Jenny Huang Plans To Rocket Back Into The Win Column Following First Loss

Jenny Huang Plans To Rocket Back Into The Win Column Following First Loss
PHOTO: Jenny Huang Plans To Rocket Back Into The Win Column Following First Loss

How a martial artist bounces back from their first defeat can set the tone for the rest of their career, and in the case of Jenny Huang, her first defeat is serving as motivation for improvement.

In March, “Lady Gogo” unsuccessfully challenged ONE Women’s Atomweight World Champion Angela Lee for the title at ONE: WARRIOR KINGDOM. The Taiwanese contender stood toe-to-toe with the champion in the opening round of the contest, before succumbing to a series of ground strikes in the third frame, dropping her record to 5-1 and dashing her title hopes.

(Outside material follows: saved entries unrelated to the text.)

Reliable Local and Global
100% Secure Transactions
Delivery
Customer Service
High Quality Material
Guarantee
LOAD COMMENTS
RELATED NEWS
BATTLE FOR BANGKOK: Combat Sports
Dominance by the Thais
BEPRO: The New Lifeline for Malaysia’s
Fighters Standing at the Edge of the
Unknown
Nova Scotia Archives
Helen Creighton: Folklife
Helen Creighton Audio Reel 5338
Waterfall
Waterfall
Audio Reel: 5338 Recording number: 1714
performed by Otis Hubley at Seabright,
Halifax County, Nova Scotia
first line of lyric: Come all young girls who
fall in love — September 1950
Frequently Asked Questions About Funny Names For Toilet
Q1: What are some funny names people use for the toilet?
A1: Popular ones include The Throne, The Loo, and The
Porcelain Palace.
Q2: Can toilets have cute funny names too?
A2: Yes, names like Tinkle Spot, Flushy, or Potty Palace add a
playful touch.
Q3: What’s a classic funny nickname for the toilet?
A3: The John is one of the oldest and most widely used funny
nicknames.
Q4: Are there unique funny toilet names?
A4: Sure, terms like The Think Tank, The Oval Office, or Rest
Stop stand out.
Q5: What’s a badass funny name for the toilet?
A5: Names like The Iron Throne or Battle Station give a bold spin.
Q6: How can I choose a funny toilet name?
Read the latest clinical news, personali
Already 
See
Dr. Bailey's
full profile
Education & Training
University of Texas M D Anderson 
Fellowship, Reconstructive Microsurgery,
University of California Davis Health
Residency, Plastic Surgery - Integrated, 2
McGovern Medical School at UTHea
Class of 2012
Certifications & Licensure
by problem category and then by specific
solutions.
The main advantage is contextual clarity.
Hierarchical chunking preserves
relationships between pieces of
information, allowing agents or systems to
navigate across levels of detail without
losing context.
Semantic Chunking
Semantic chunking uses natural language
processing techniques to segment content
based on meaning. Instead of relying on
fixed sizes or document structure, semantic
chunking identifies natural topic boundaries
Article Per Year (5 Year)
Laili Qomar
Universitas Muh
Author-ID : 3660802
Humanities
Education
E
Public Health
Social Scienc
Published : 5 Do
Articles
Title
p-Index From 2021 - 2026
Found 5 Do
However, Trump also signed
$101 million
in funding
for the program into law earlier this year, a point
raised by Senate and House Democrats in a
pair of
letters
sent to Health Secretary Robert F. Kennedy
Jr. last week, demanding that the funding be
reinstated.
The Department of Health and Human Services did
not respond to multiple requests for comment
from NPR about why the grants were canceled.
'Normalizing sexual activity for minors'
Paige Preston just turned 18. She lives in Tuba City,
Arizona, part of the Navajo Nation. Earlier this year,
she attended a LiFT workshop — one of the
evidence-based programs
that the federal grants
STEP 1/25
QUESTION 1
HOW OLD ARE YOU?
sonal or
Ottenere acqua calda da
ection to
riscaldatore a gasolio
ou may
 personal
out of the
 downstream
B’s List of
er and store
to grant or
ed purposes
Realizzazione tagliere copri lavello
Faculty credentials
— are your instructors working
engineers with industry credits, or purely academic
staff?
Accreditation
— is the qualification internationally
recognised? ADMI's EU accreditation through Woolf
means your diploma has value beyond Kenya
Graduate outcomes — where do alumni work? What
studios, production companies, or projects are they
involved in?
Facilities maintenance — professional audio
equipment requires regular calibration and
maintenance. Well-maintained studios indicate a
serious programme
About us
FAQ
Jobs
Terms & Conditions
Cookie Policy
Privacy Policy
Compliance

The loss proved to be the wakeup call she needed.

“I never thought I would have an opportunity so quickly to get a title shot. The most difficult thing was the pressure on my mind. Angela Lee not only has a martial arts family background, but is also an all-around fighter,” the former challenger says.

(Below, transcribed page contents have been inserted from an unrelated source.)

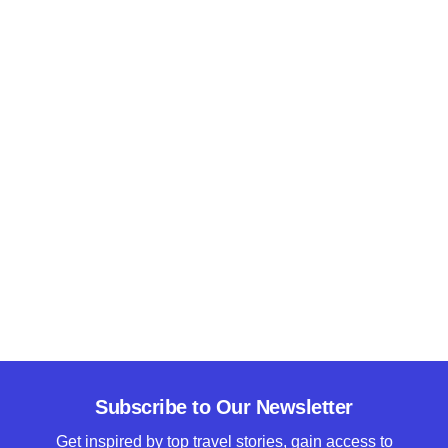
Subscribe to Our Newsletter
Get inspired by top travel stories, gain access to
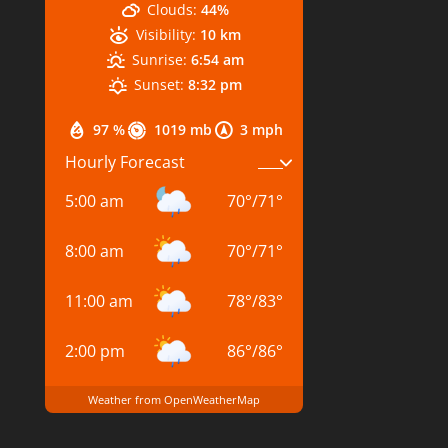
Clouds:
44%
Visibility:
10 km
Sunrise:
6:54 am
Sunset:
8:32 pm
97 %
1019 mb
3 mph
Hourly Forecast
5:00 am
70
°
/
71
°
8:00 am
70
°
/
71
°
11:00 am
78
°
/
83
°
2:00 pm
86
°
/
86
°
Weather from OpenWeatherMap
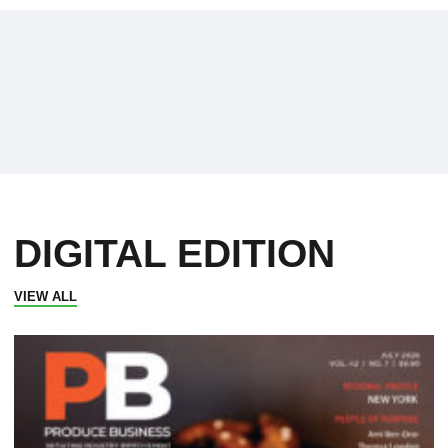
DIGITAL EDITION
VIEW ALL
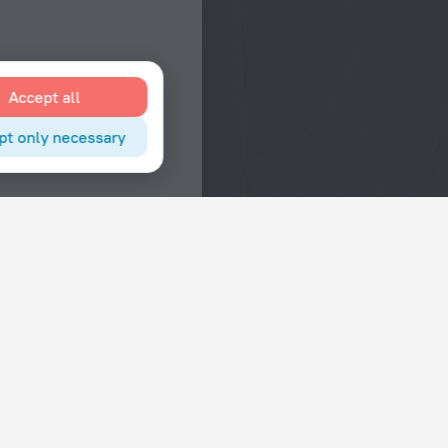
Accept all
pt only necessary
Interests
Hotels in the city center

In defeat, Huang realized she still had plenty to learn about mixed martial arts if she wanted to reach the promised land, and wear ONE Championship gold around her waist someday.

“I had to improve all of my techniques, on offense and defense,” she continues. “I had to deal with everything in a short amount of time. Any time I am training, I need to be preparing, and ready, to be an all-around fighter. Before, my strong point was only grappling, and [the Lee] fight showed striking was my weakness. I cannot just focus on one thing.”

The judo black belt has been on a journey of evolution since. She left her longtime training ground, Chinese Taipei’s Martial Armour, for Northern China’s Tianjin Top Team this year. But now, she is training in Tokyo, Japan.

Huang currently calls the highly-regarded Abe Ani Combat Club (AACC) home, where she trains under the watchful eye of friend and coach Hiroyuki Abe — or, as she calls him, “Professor Abe.”


Under his mentorship, the 26-year-old is improving in all areas of the game, especially wrestling. She also gets the benefit of training with some of the best female athletes the country has to offer.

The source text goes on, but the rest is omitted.